It _probably_ was bullshit because to raise money the company will usually
create new shares - and doing this will always make all existing shares own a
lesser percentage of the company.

Fun example time! Let's consider a company with 100 shares in total (as
printed physical IOUs). An early-stage engineer received 1 of those shares, so
they own 1% of the company. Fast forward to the next all-hands meeting, and a
founder says they just raised a new investment round. Common practice suggests
that the new investors just bought 25% of shares/IOUs. But where did these
IOUs come from, if there were only 100 and all are distributed already? In
essence, the company just printed new ones, much like the government can print
new money. In this case the company started with 100 shares, then printed 33
new ones for the new investors, and now those investors own 33/133 shares or
~25% of the company. And our early-stage engineer owns 1/133 shares, or their
ownership got "diluted" to 0.7% from 1%. Perhaps. Or perhaps the company
printed 500 new shares, and the new investors now own 80% of the business
(500/600 shares), and the engineer owns 0.16% instead of 1%. This is what the
engineer is asking: "by how much did I get diluted?". The founder is replying
"you didn't", which is mathematically impossible if new shares/IOUs were
created. Of course now the engineer's 0.7% is probably worth more in $$$, but
that wasn't what they asked.

That's under typical conditions, but it's possible that the founder _was_
correct as long as the company did not print new shares. Two examples come to
mind: (1) the founders sold some of their own shares to the new investors at a
much higher price, thus keeping the total share count at 100 but implicitly
increasing the price of the 1 share the engineer holds. This scenario is
unlikely because it's seen as a bad signal - the founders are cashing-in and
existing the venture. (2) The company had 100 shares, but only distributed 80
of them initially, so the new investors are getting their shares from the
remaining unallocated pool.
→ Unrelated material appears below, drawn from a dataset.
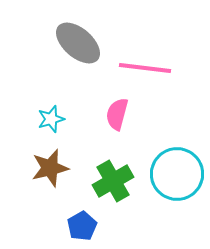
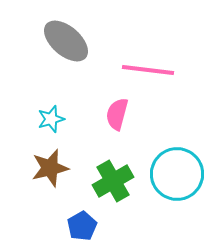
gray ellipse: moved 12 px left, 2 px up
pink line: moved 3 px right, 2 px down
This means the total share count remains at 100,
and the engineer still owns 1% with no dilution, and the price just went up
and that's it. Having 10-15% unallocated for attracting talent is normal, but
having ~25% unallocated for future fund raising is unnecessary complex and
highly unusual.

------
alexmingoia
In other words, companies are taking investment later and later in their
lifespan so founders need to be sure thy have some left many years and many
rounds after they started. Capital is dirt cheap and desperate for return -
and only getting cheaper.

------
oculusthrift
Tangential question: How do founders typically retain control of their
company? I've specifically been told that it's wise for one person to own
51pct of the company and be CEO. However, with 20 pct of equity for investors
and 10 reserved for future employees, this doesn't seem to leave much for
cofounders who are potentially putting as much skin in the game as the CEO.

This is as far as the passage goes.